# 2 More Angels at the Bridge....



## kerribear's golden kids (May 17, 2007)

We had to send 2 of our older Non Goldens to the Rainbow Bridge a week ago...
Both due to old age and health problems...

Buddy was around 14 yrs old and Kiara was 15 1/2 yrs old.

It was the most emotional week of my life...

RIP my babies...
Run Free now and be free of pain...

We miss you both and will someday see you at the bridge...


----------



## fostermom (Sep 6, 2007)

I am very sorry. They were both adorable. They look like they were littermates.


----------



## Jackson'sMom (Oct 13, 2007)

They are beautiful.

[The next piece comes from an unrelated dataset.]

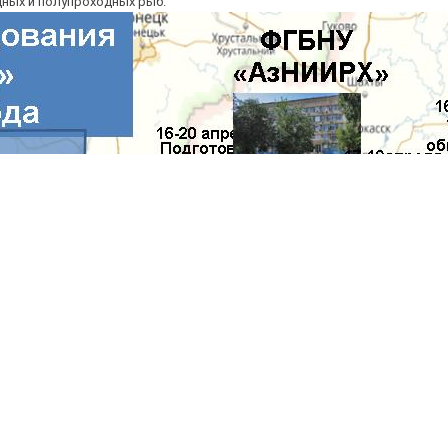
ных и полупроходных рыб.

Run free, sweet pups.


----------



## Cathy's Gunner (Dec 4, 2008)

I'm so sorry for your loss. They were beautiful!


----------



## animallover (Jul 18, 2010)

Has to be so hard. So sad for your loss...


----------



## GoldenMum (Mar 15, 2010)

No matter the age, it is never long enough, sending healing thoughts...Bless you Kerri for what you do.


----------



## BeauShel (May 20, 2007)

Kerri I am so sorry for your loss of your two sweet babies. You were blessed to have them so long and I know your pain is so hard. May your memories help to comfort you in your time of pain. They were beautiful.


----------



## paula bedard (Feb 5, 2008)

RIP Kiara and Buddy...such sweet faces.


----------



## C's Mom (Dec 7, 2009)

My condolences on the loss of your sweet puppers. Sending you strength.


----------



## Neeko13 (Jul 10, 2010)

So sorry for your two losses, they looked like such sweeties....Love the name Kiara....very nice....prayers and thoughts for you and your family at this time...it's never easy losing a loved one, let alone too....


----------



## sharlin (Feb 26, 2007)

Play Hard Gentle Friends ~ Godspeed & Love


----------



## cubbysan (Mar 13, 2007)

So sorry for the loss of two of your babies. Hugs!!!


----------



## janine (Aug 8, 2009)

So sorry ... how hard to lose two so close together.


----------



## riddle03 (Jun 9, 2005)

I am so sorry for your loss. Run free, play hard and sleep soft at the bridge sweet babies until you see your momma again.


----------



## kerribear's golden kids (May 17, 2007)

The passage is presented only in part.